3 Transformer Architecture
Most sequence processing models use encoder-decoder structure, in which Encoder maps the input sequence image to the continuous representation image, and then decoder generates an output sequence image, each time output a result. From the framework diagram, we can see that the Transformer model continues this model.
3.1 the Position Embedding
Because the model did not include Recurrence/Convolution, it was impossible to capture the sequence sequence information, such as the row disruption of K and V. Then the result would be the same after Attention. However, the sequence information is very important and represents the global structure, so the relative or absolute position information of the sequence must be used.
The position embedding vector dimension of each participle is also the image, and the original input embedding and position embedding are added to form the final embedding as the input of encoder/decoder.
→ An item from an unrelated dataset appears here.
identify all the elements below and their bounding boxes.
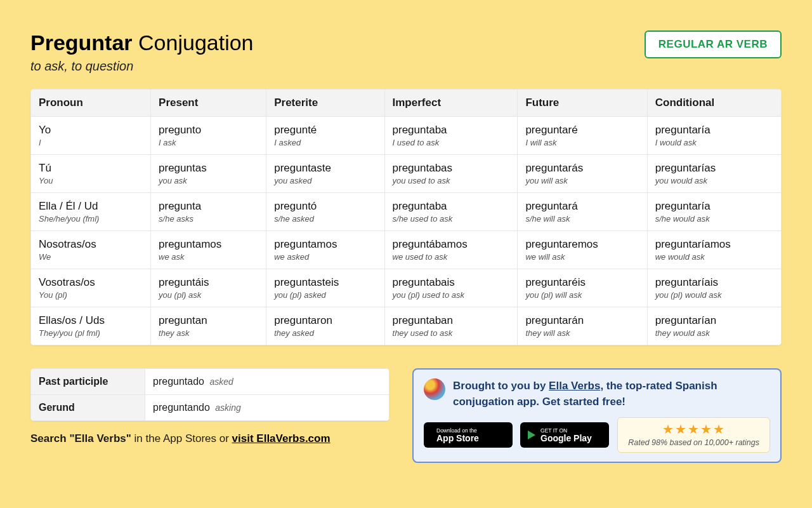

The calculation formula of position embedding is as follows:
Pos represents position index and I represents Dimension index.
Position Embedding itself is an absolute Position information, but relative Position is also very important in language. An important reason why Google selects the above Position vector formula is that we have:
This shows that the vector of position P +k can be represented as a linear transformation of the vector of position P, which provides the possibility of expressing relative position information.
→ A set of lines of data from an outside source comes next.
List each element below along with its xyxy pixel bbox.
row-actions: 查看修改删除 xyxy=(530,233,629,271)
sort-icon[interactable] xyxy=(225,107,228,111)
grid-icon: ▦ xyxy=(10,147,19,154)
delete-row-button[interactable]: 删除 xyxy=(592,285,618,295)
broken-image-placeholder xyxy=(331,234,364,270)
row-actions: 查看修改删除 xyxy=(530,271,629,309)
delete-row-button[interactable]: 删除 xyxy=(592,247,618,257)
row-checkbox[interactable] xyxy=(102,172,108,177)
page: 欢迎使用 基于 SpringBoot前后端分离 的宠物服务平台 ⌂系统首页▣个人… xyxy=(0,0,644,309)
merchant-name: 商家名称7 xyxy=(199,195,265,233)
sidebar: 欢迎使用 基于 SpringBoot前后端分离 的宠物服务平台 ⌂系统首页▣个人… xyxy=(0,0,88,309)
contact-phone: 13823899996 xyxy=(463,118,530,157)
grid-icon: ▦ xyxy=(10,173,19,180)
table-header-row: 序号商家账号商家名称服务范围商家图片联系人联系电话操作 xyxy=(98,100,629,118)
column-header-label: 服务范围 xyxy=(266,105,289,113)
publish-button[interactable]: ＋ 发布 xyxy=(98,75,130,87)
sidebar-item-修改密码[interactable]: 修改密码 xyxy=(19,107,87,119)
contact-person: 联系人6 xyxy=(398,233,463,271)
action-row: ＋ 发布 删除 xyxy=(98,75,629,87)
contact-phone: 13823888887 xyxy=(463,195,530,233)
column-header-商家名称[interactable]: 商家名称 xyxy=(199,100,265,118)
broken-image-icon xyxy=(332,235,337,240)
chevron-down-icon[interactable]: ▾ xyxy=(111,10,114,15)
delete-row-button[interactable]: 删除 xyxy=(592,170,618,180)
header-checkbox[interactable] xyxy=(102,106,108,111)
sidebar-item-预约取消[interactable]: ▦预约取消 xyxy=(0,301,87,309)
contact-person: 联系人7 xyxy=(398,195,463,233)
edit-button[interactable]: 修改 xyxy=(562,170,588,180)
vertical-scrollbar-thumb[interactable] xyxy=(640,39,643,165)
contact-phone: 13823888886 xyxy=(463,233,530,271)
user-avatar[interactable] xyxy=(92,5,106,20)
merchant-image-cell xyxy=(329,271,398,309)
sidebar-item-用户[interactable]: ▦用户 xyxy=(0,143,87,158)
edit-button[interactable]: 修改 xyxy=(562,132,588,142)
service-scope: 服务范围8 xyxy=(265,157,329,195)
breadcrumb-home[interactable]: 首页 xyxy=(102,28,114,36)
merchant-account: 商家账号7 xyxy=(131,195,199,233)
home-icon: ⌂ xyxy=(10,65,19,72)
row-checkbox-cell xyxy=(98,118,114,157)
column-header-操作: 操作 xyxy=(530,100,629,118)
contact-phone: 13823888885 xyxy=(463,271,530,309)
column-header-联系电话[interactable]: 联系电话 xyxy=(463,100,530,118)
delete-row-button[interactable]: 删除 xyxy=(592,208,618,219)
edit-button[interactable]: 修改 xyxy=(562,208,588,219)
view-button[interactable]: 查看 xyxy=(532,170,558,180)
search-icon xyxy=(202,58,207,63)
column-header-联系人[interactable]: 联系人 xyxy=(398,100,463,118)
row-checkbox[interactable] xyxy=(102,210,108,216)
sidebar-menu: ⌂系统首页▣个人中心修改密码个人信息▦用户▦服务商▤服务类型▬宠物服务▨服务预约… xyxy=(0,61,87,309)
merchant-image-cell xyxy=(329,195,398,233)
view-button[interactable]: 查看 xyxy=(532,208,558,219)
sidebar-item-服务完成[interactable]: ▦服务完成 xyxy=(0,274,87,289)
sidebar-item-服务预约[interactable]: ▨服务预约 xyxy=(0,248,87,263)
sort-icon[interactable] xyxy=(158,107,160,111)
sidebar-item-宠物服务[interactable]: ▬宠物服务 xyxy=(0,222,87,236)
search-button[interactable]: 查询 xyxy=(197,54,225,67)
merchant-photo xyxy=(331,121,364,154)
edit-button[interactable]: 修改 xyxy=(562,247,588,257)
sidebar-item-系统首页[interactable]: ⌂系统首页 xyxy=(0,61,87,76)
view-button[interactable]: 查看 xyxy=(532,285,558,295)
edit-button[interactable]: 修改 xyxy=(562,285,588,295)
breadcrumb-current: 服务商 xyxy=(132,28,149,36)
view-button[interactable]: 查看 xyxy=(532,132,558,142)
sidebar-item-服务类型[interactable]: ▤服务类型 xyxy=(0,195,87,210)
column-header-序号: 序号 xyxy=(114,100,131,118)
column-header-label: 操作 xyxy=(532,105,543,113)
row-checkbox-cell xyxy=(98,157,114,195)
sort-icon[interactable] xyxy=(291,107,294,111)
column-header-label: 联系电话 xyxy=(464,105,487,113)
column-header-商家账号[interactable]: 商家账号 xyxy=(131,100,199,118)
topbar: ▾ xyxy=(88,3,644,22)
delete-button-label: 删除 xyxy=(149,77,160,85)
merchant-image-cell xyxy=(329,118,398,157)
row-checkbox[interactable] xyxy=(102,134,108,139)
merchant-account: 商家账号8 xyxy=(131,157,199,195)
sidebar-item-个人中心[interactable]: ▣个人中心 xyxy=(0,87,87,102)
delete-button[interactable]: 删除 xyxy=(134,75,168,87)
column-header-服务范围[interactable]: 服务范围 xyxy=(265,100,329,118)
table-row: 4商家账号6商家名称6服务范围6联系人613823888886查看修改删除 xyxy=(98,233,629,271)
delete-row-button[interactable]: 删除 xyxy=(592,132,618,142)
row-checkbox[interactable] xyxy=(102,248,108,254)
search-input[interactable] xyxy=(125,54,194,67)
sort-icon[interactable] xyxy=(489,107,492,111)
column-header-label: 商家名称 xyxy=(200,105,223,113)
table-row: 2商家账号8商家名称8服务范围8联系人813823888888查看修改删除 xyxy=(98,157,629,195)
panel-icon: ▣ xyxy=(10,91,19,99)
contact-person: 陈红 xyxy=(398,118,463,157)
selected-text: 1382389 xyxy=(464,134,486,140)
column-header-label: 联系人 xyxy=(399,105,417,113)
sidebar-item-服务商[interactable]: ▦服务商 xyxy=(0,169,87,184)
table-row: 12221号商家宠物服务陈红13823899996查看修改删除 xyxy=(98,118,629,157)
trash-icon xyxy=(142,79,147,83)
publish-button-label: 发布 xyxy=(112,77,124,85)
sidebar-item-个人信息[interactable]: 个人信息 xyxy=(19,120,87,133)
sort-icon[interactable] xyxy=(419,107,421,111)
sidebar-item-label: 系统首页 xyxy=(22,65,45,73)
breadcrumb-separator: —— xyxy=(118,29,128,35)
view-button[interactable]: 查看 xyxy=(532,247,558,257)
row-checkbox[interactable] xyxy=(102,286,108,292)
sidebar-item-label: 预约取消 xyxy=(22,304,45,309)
In other NLP papers, we have also seen position embedding, which is usually a trained vector, but position embedding is only extra features. It will be better if there is this information, but the performance will not be greatly reduced. RNN and CNN themselves can capture location information, but in Transformer model, Position Embedding is the only source of location information, so it is the core component of the model, not a feature of auxiliary nature.
3.2 Position-wise feed-forward Networks After the Attention operation, each layer of encoder and decoder contains a fully connected forward network, and the same operation is performed on each Position vector. Includes two linear transformations and a ReLU activation output:
Each of these layers has different parameters.
3.3 Encoder
Encoder has N=6 layers, each layer contains two sub-layers:
The first sub-layer is the multi-head self-attention mechanism, which is used to calculate the input self-attention
The second sub-layer is a simple fully connected network.
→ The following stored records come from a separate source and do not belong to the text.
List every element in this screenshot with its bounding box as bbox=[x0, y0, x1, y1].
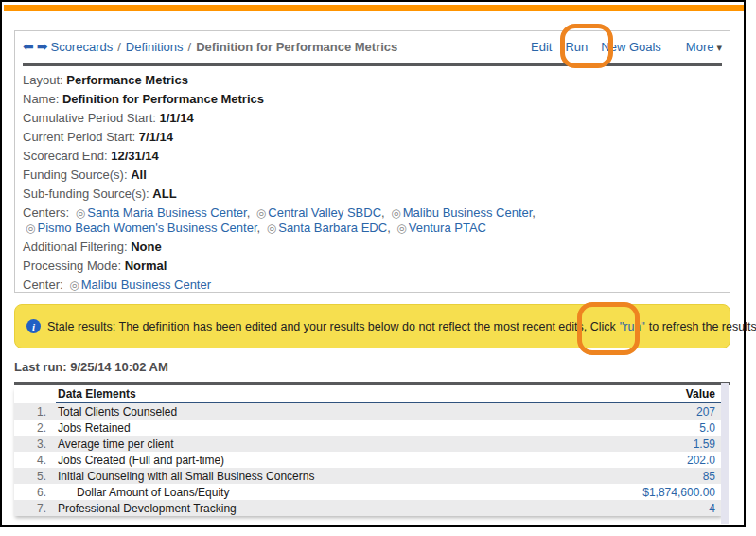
data-element-value[interactable]: 1.59 bbox=[592, 438, 723, 451]
detail-field: Scorecard End: 12/31/14 bbox=[23, 149, 722, 164]
row-body: Jobs Created (Full and part-time)202.0 bbox=[56, 452, 723, 468]
field-label: Current Period Start: bbox=[23, 130, 139, 144]
table-header-row: Data Elements Value bbox=[14, 386, 723, 403]
table-row: 2.Jobs Retained5.0 bbox=[14, 420, 723, 436]
center-link[interactable]: Malibu Business Center bbox=[403, 205, 533, 220]
value-header: Value bbox=[592, 387, 723, 401]
row-number: 6. bbox=[14, 486, 56, 499]
centers-list: ◎Santa Maria Business Center, ◎Central V… bbox=[23, 205, 536, 235]
row-number: 2. bbox=[14, 421, 56, 435]
definition-panel: ⬅ ➡ Scorecards / Definitions / Definitio… bbox=[14, 30, 730, 293]
row-body: Initial Counseling with all Small Busine… bbox=[56, 468, 723, 484]
centers-field: Centers: ◎Santa Maria Business Center, ◎… bbox=[23, 205, 722, 236]
data-element-value[interactable]: 202.0 bbox=[592, 454, 723, 467]
table-row: 4.Jobs Created (Full and part-time)202.0 bbox=[14, 452, 723, 468]
detail-field: Additional Filtering: None bbox=[23, 240, 722, 255]
field-value: Performance Metrics bbox=[66, 73, 188, 87]
table-row: 5.Initial Counseling with all Small Busi… bbox=[14, 468, 723, 484]
chevron-down-icon: ▾ bbox=[716, 42, 722, 53]
center-bullseye-icon: ◎ bbox=[267, 222, 276, 235]
detail-field: Name: Definition for Performance Metrics bbox=[23, 92, 722, 107]
field-value: All bbox=[131, 168, 147, 182]
center-link[interactable]: Ventura PTAC bbox=[409, 221, 486, 235]
detail-field: Sub-funding Source(s): ALL bbox=[23, 187, 722, 202]
breadcrumb: ⬅ ➡ Scorecards / Definitions / Definitio… bbox=[23, 35, 722, 58]
field-value: Definition for Performance Metrics bbox=[62, 92, 264, 106]
center-link[interactable]: Malibu Business Center bbox=[81, 277, 211, 292]
centers-comma: , bbox=[247, 205, 254, 220]
data-element-name: Jobs Created (Full and part-time) bbox=[56, 454, 592, 467]
detail-field: Cumulative Period Start: 1/1/14 bbox=[23, 111, 722, 126]
data-element-value[interactable]: 4 bbox=[592, 502, 723, 515]
content-area: ⬅ ➡ Scorecards / Definitions / Definitio… bbox=[4, 11, 746, 523]
data-element-value[interactable]: 5.0 bbox=[592, 421, 723, 435]
page-title: Definition for Performance Metrics bbox=[196, 40, 397, 54]
center-item: ◎Pismo Beach Women's Business Center bbox=[23, 221, 257, 235]
center-bullseye-icon: ◎ bbox=[256, 206, 266, 220]
center-link[interactable]: Santa Maria Business Center bbox=[87, 205, 246, 220]
center-item: ◎Santa Maria Business Center bbox=[73, 205, 247, 220]
center-item: ◎Santa Barbara EDC bbox=[264, 221, 387, 235]
data-element-name: Professional Development Tracking bbox=[56, 502, 592, 515]
banner-run-link[interactable]: "run" bbox=[620, 320, 645, 333]
field-label: Layout: bbox=[23, 73, 66, 87]
action-links: Edit Run New Goals More▾ bbox=[531, 40, 722, 54]
table-top-divider bbox=[14, 382, 730, 385]
banner-text-before: Stale results: The definition has been e… bbox=[47, 320, 616, 333]
centers-comma: , bbox=[532, 205, 536, 220]
more-menu[interactable]: More▾ bbox=[686, 40, 722, 54]
forward-arrow-icon[interactable]: ➡ bbox=[37, 39, 48, 54]
center-link[interactable]: Pismo Beach Women's Business Center bbox=[37, 221, 256, 235]
back-arrow-icon[interactable]: ⬅ bbox=[23, 39, 34, 54]
data-element-value[interactable]: 85 bbox=[592, 470, 723, 483]
field-value: Normal bbox=[125, 259, 167, 273]
row-body: Professional Development Tracking4 bbox=[56, 500, 723, 516]
data-element-value[interactable]: $1,874,600.00 bbox=[592, 486, 723, 499]
breadcrumb-separator: / bbox=[188, 40, 192, 54]
run-link[interactable]: Run bbox=[565, 40, 588, 54]
table-row: 3.Average time per client1.59 bbox=[14, 436, 723, 452]
detail-field: Layout: Performance Metrics bbox=[23, 73, 722, 88]
screenshot-frame-border: ⬅ ➡ Scorecards / Definitions / Definitio… bbox=[0, 0, 746, 527]
center-bullseye-icon: ◎ bbox=[391, 206, 400, 220]
row-number: 7. bbox=[14, 502, 56, 515]
more-label: More bbox=[686, 40, 714, 54]
center-link[interactable]: Central Valley SBDC bbox=[268, 205, 381, 220]
data-element-name: Initial Counseling with all Small Busine… bbox=[56, 470, 592, 483]
center-link[interactable]: Santa Barbara EDC bbox=[278, 221, 387, 235]
detail-fields-top: Layout: Performance MetricsName: Definit… bbox=[23, 73, 722, 202]
detail-field: Current Period Start: 7/1/14 bbox=[23, 130, 722, 145]
field-label: Additional Filtering: bbox=[23, 240, 131, 254]
new-goals-link[interactable]: New Goals bbox=[601, 40, 661, 54]
field-label: Sub-funding Source(s): bbox=[23, 187, 152, 201]
row-body: Average time per client1.59 bbox=[56, 436, 723, 452]
field-value: 1/1/14 bbox=[160, 111, 194, 125]
table-body: 1.Total Clients Counseled2072.Jobs Retai… bbox=[14, 403, 723, 516]
data-element-name: Dollar Amount of Loans/Equity bbox=[56, 486, 592, 499]
table-row: 1.Total Clients Counseled207 bbox=[14, 403, 723, 420]
stale-results-banner: i Stale results: The definition has been… bbox=[14, 304, 730, 348]
field-label: Cumulative Period Start: bbox=[23, 111, 160, 125]
field-value: 7/1/14 bbox=[139, 130, 173, 144]
field-value: 12/31/14 bbox=[111, 149, 159, 163]
data-element-name: Total Clients Counseled bbox=[56, 405, 592, 419]
field-value: ALL bbox=[152, 187, 176, 201]
scrollbar-track[interactable] bbox=[721, 383, 729, 524]
row-number: 5. bbox=[14, 470, 56, 483]
field-value: None bbox=[131, 240, 162, 254]
detail-fields-bottom: Additional Filtering: NoneProcessing Mod… bbox=[23, 240, 722, 274]
breadcrumb-scorecards[interactable]: Scorecards bbox=[50, 40, 113, 54]
centers-comma: , bbox=[257, 221, 264, 235]
breadcrumb-definitions[interactable]: Definitions bbox=[126, 40, 184, 54]
edit-link[interactable]: Edit bbox=[531, 40, 552, 54]
data-element-value[interactable]: 207 bbox=[592, 405, 723, 419]
field-label: Name: bbox=[23, 92, 62, 106]
table-row: 6.Dollar Amount of Loans/Equity$1,874,60… bbox=[14, 484, 723, 500]
table-row: 7.Professional Development Tracking4 bbox=[14, 500, 723, 516]
field-label: Scorecard End: bbox=[23, 149, 111, 163]
center-bullseye-icon: ◎ bbox=[69, 278, 79, 292]
breadcrumb-separator: / bbox=[117, 40, 121, 54]
row-number: 4. bbox=[14, 454, 56, 467]
row-body: Dollar Amount of Loans/Equity$1,874,600.… bbox=[56, 484, 723, 500]
center-item: ◎Malibu Business Center bbox=[388, 205, 532, 220]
At each sub-layer, we simulate the residual network, and the output of each sub-layer is:
Sublayer(x) represents the mapping of sub-layer to input X. To ensure connection, all sub-layers and embedding Layer output dimensions are the same picture.
3.4 Decoder
Decoder is also N=6 layers, each layer includes 3 sub-layers:
The first one is Masked multi-head self-attention, which is also the self-attention of the calculation input. However, because it is a generation process, there is no result at time I when it is greater than I, and only at time less than I, so masks need to be made
The second sub-layer is a fully connected network, the same as Encoder
The third sub-layer performs attention calculations on the encoder input. At the same time, the self-attention layer in Decoder needs to be modified, because only the input before the current moment can be obtained, so only the input before the moment T can be calculated for attention, which is also called Mask operation.
3.5 The Final Linear and Softmax Layer
Take the stack output of the Decoder as input, starting at the bottom, and finally word prediction.
3.6 The Decoder Side
To proceed:
4 Experiment
The picture
As you can see, Transformer uses the least amount of resources to get a state-of-art output return.
Some parameters of the model itself were tested to change independent variables to see which parameters had a greater impact on the model.